Things came to a head in 2021 when their family home in Coon Rapids was shot at one evening. Just days before Thanksgiving, the family was gathered together around six o’clock when shots rang out. A few bullets had pierced through their home, but they were left unscathed.
Hearing word of the shooting, CPS investigators came to the home and took the two youngest children, Bryden and Joy Blessing, who were both infants.
At the time, their family was the only Black family in the neighborhood. They felt as though they had been targeted racially for the shooting as they had no other justification.
Roynell expressed his frustration at the time when he suddenly lost his grandchildren. “You just don’t just take nobody’s family out,” he said. “It’s just like slavery.”
Roynell had been weary of being singled out. His grandfather was killed by the Klan, so it wasn’t too far-fetched that his family was now being targeted. According to his wife, Anderson, the family was subject to many CPS reports by the neighbors while living in Coon Rapids because they allowed their grandchildren to play in the backyard where there was no fence.
“They were trying to take the kids out because I didn’t have a gate,” she said. “Bryden used to walk outside all the time, but he was going back to where the swing set was. The white people kept calling in on me.”
Danielle Taylor, the older sister of Tabitha and Tamara, has been working to gain custody of her nephews and nieces but has confronted obstacles in dealing with Hennepin County. She stated that her name had been red-flagged for over 18 years, and she has just recently been granted a foster care license despite having applied over two years ago.
Danielle was working with Family Alternatives, a foster care service based in Minneapolis, to gain custody of her relatives but stated that she had been put under investigation for no [apparent] reason. She believes that Family Alternatives and Hennepin County are working together on her family’s case and have no intention of having her foster her nieces and nephews.
“What really hurts is that they still keep coming at me to block me from getting my family, and this is the same agency that cost me to lose Bryden and Joy,” she said. “I had a good shot, at least I thought, and they’re doing it again with these other children in the system.”
Three of the children are in the custody of a woman named Joanne, a foster parent in Minneapolis with whom the family has built a relationship. They share Sunday dinners with the children in Joanne’s care and constantly communicate.

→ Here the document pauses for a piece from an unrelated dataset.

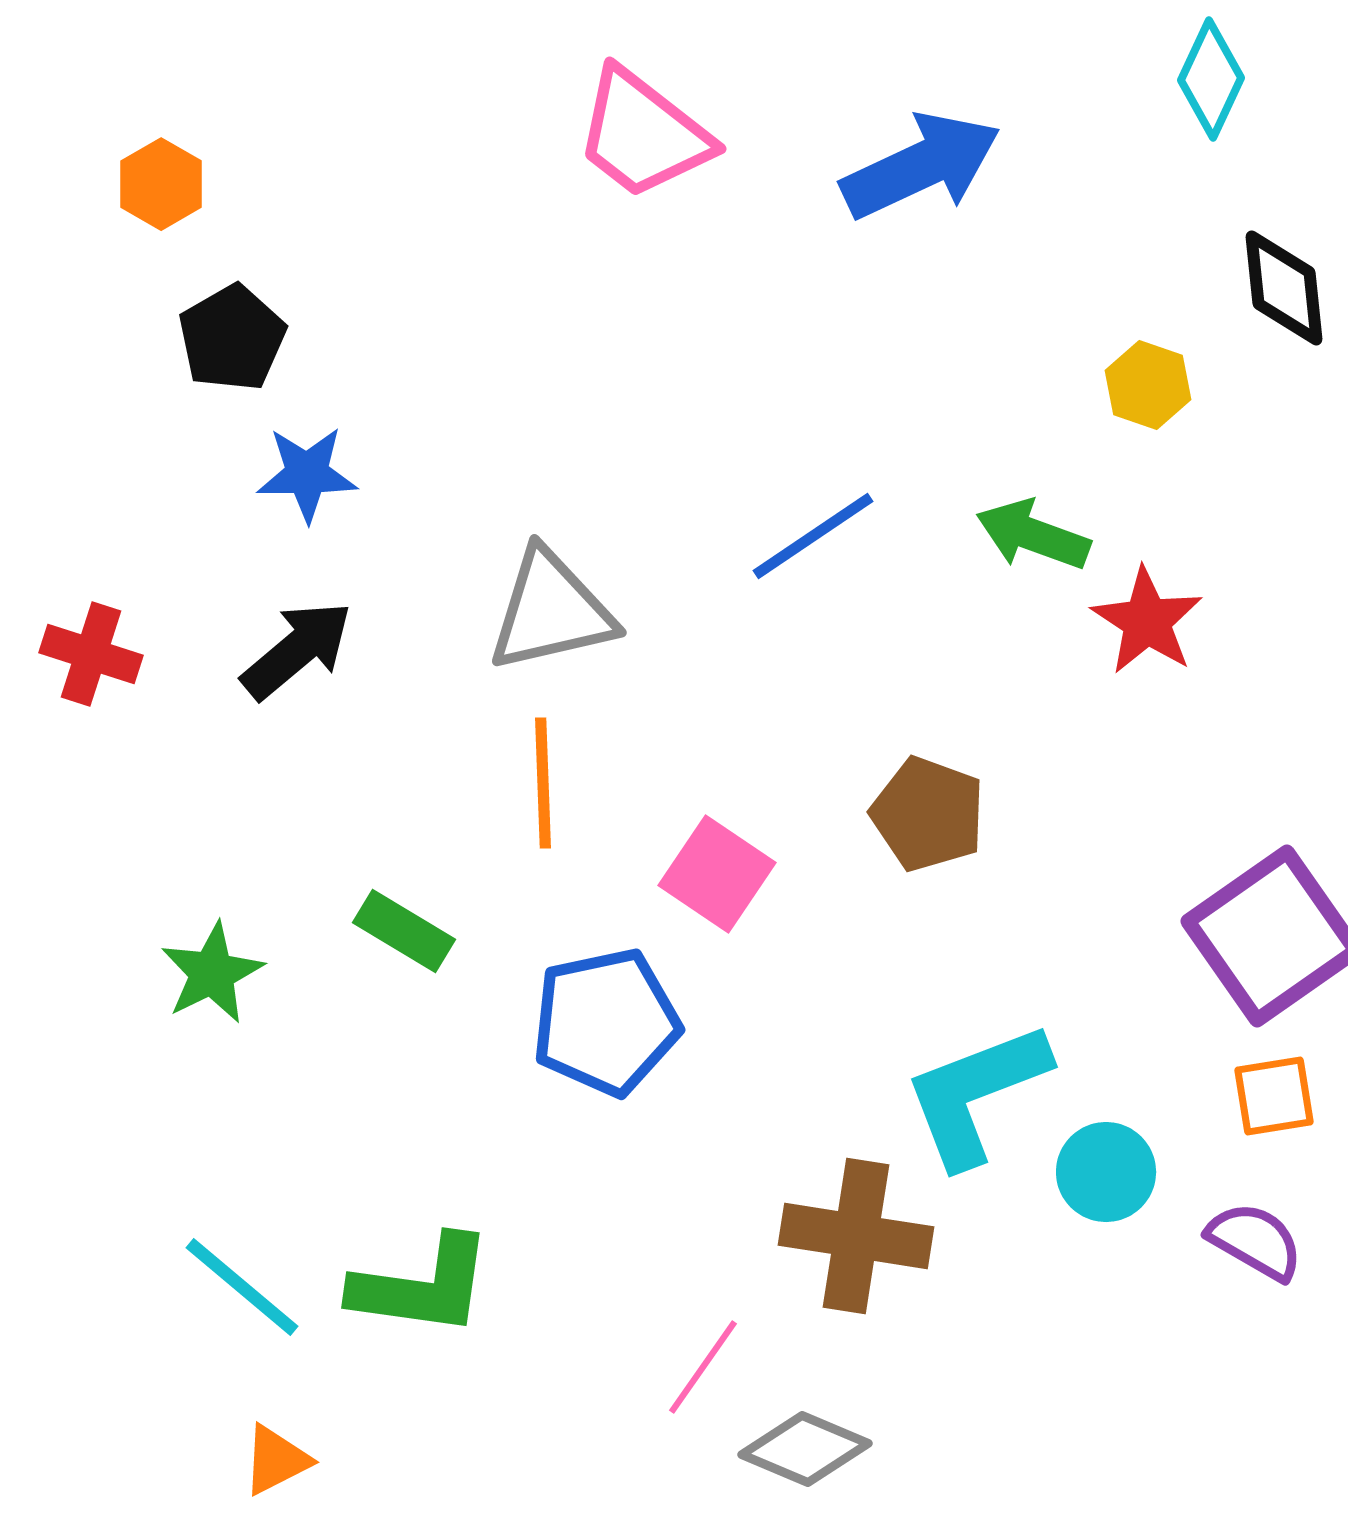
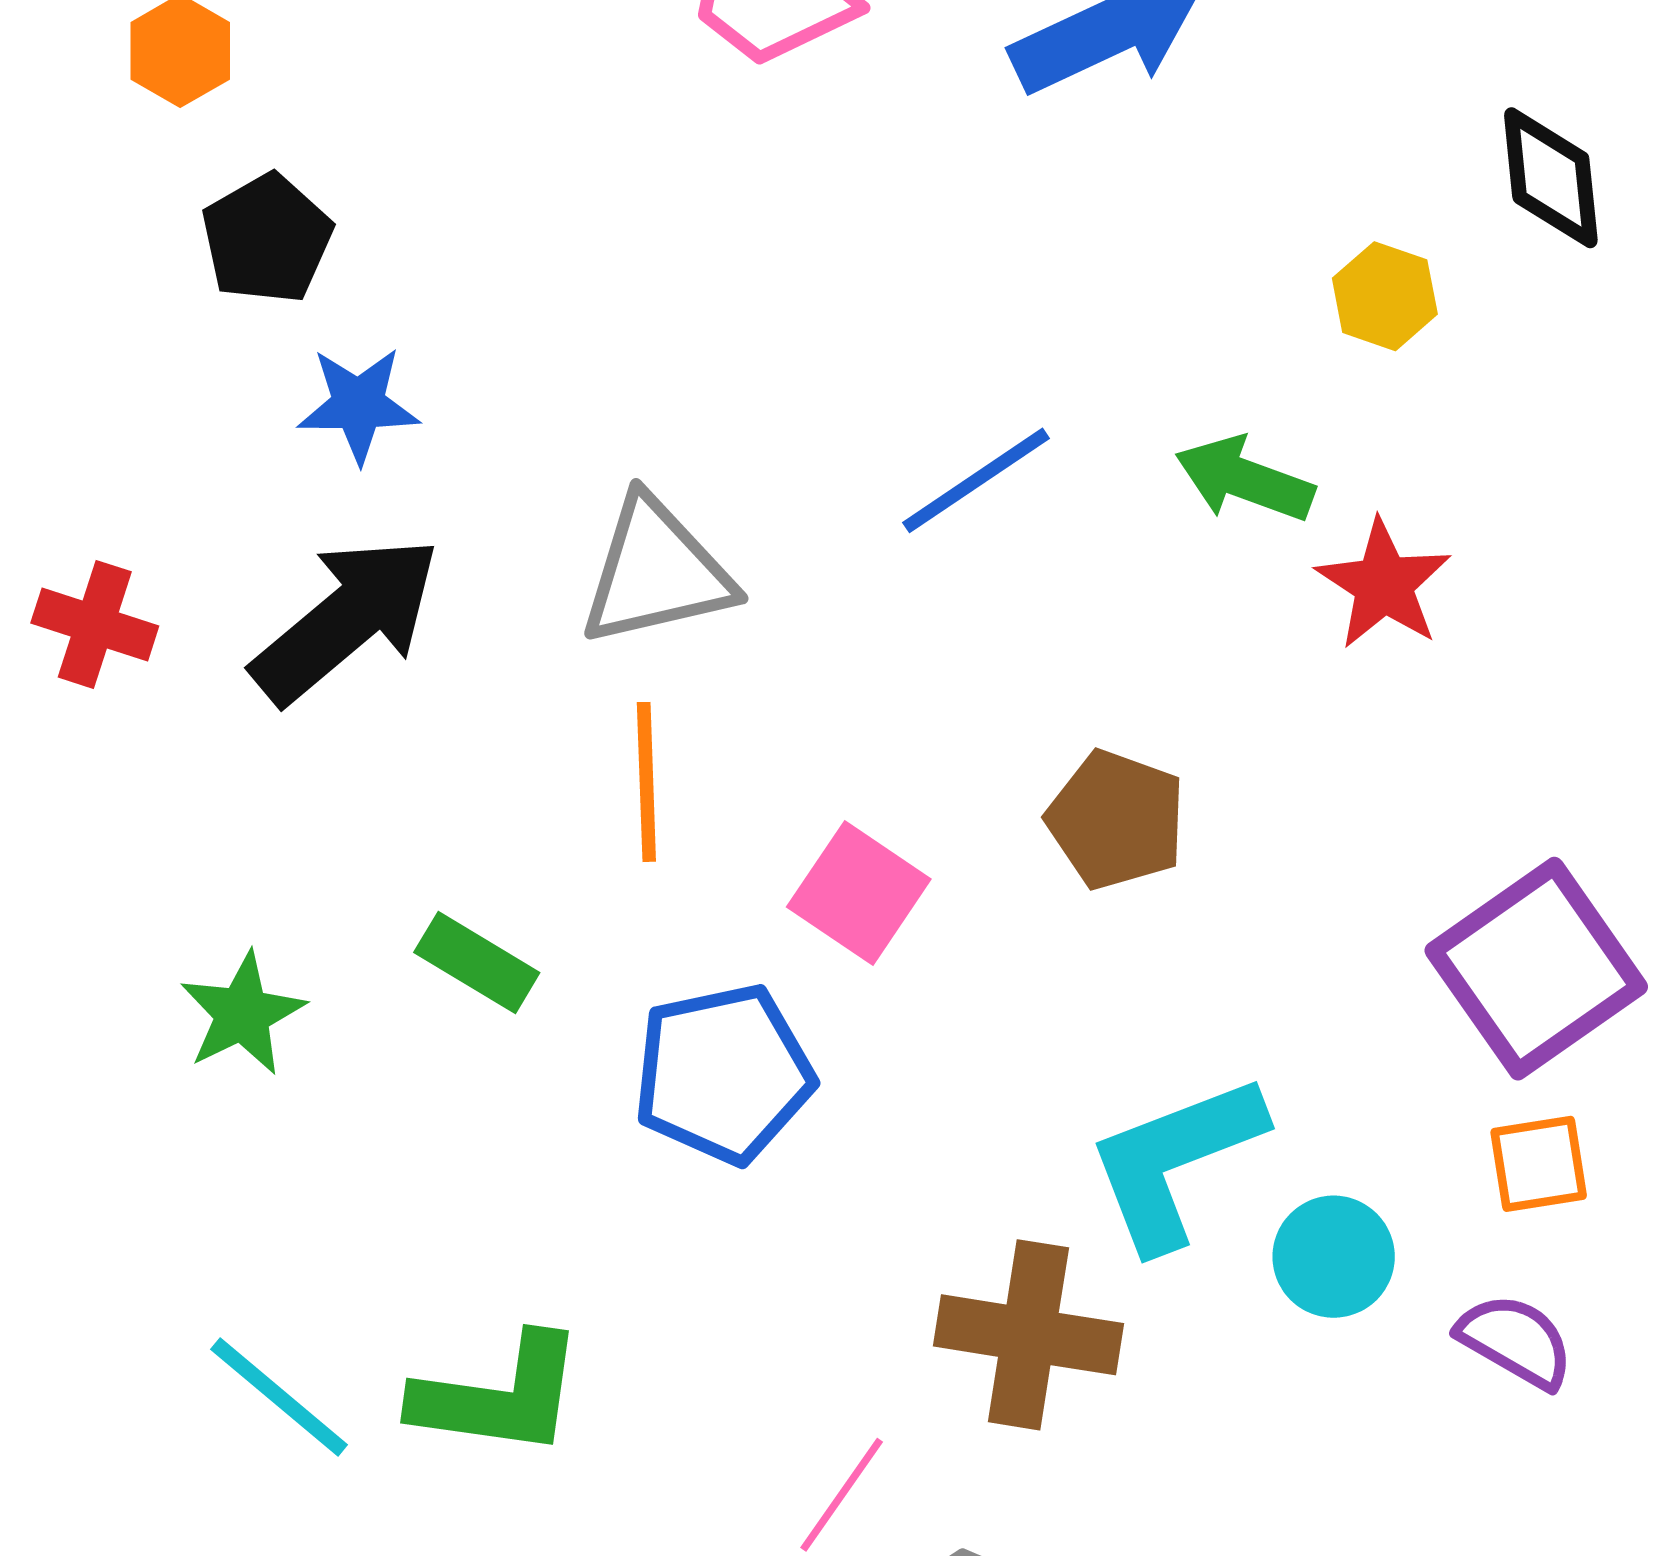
black arrow: (297, 650) -> (346, 620), size x1.4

According to Danielle, Joanne shared that individuals at Hennepin County told her never to contact the children’s biological family and labeled them as dangerous.
When asked for comment regarding the county’s policies regarding relative placement, a Hennepin County Human Services spokesperson replied with the following:
“For children who must be separated from their parents, our goal is to reduce trauma by placing them with relatives. These relatives must go through a licensing process, which can be complex. We support relatives through the process whether they’re being licensed by Hennepin County or another agency.”
A fear among older children is that their younger siblings will grow up estranged from them, and they will become unrecognizable to the younger children.
Colbert was recently celebrating her younger sister Keonna’s fourth birthday. Keonna is under the care of her father’s eldest daughter, so she’s become more familiar with her father’s side than her mother’s.
“I went to her birthday party, and it was just so sad because she didn’t know me,” Colbert said. “She just sat there, looked at me, and asked me my name. My whole chest hurt.”
Colbert fears that her siblings will grow up with a sense of abandonment if they cannot reunite them and have some semblance of a relationship. “I just feel like it’s wrong how they’ll take somebody out of their family and place them with random people and never let them see their family again,” she said.
“Then when they grow up, the kids feel that their family abandoned them, but they really tried.”